## PROBLEM REQUIREMENTS:
Output the data below exactly, images excluded.

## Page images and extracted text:
________
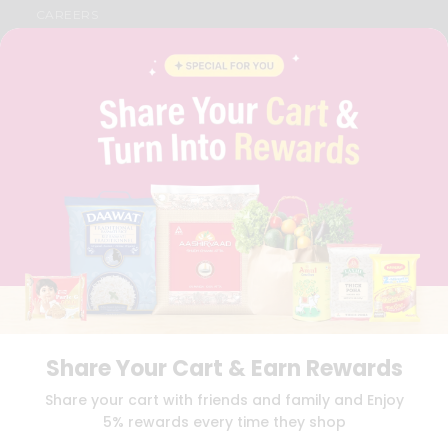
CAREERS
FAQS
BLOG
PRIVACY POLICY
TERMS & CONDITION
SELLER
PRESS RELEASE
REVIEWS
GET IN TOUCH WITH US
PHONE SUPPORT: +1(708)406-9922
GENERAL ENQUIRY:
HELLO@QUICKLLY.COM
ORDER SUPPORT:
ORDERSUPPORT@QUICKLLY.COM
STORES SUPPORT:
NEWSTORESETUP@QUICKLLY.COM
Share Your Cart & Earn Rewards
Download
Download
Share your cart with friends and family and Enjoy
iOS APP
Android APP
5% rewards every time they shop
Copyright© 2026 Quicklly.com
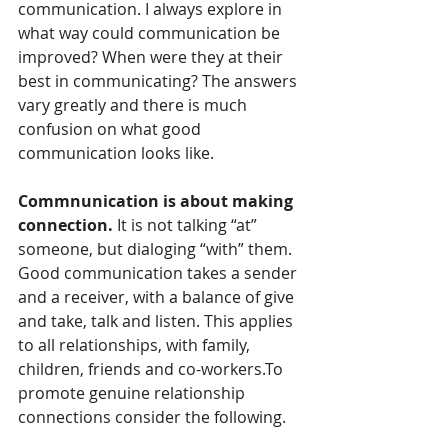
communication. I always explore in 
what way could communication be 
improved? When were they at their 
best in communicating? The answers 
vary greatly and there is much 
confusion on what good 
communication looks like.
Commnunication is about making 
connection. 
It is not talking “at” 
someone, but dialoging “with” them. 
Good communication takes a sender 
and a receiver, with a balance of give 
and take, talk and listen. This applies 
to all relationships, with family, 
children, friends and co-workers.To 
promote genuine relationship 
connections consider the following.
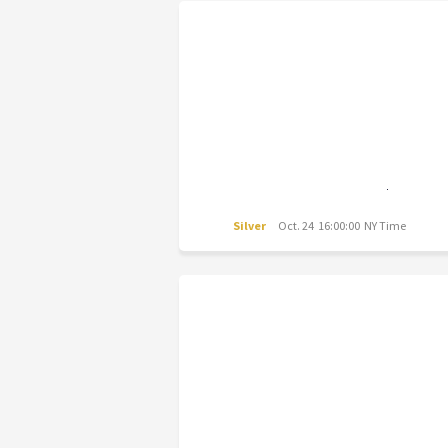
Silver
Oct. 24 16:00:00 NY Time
________
## TASK OUTPUT:
CAREERS
FAQS
BLOG
PRIVACY POLICY
TERMS & CONDITION
SELLER
PRESS RELEASE
REVIEWS
GET IN TOUCH WITH US
PHONE SUPPORT: +1(708)406-9922
GENERAL ENQUIRY:
HELLO@QUICKLLY.COM
ORDER SUPPORT:
ORDERSUPPORT@QUICKLLY.COM
STORES SUPPORT:
NEWSTORESETUP@QUICKLLY.COM
Share Your Cart & Earn Rewards
Download
Download
Share your cart with friends and family and Enjoy
iOS APP
Android APP
5% rewards every time they shop
Copyright© 2026 Quicklly.com
communication. I always explore in 
what way could communication be 
improved? When were they at their 
best in communicating? The answers 
vary greatly and there is much 
confusion on what good 
communication looks like.
Commnunication is about making 
connection. 
It is not talking “at” 
someone, but dialoging “with” them. 
Good communication takes a sender 
and a receiver, with a balance of give 
and take, talk and listen. This applies 
to all relationships, with family, 
children, friends and co-workers.To 
promote genuine relationship 
connections consider the following.
Silver
Oct. 24 16:00:00 NY Time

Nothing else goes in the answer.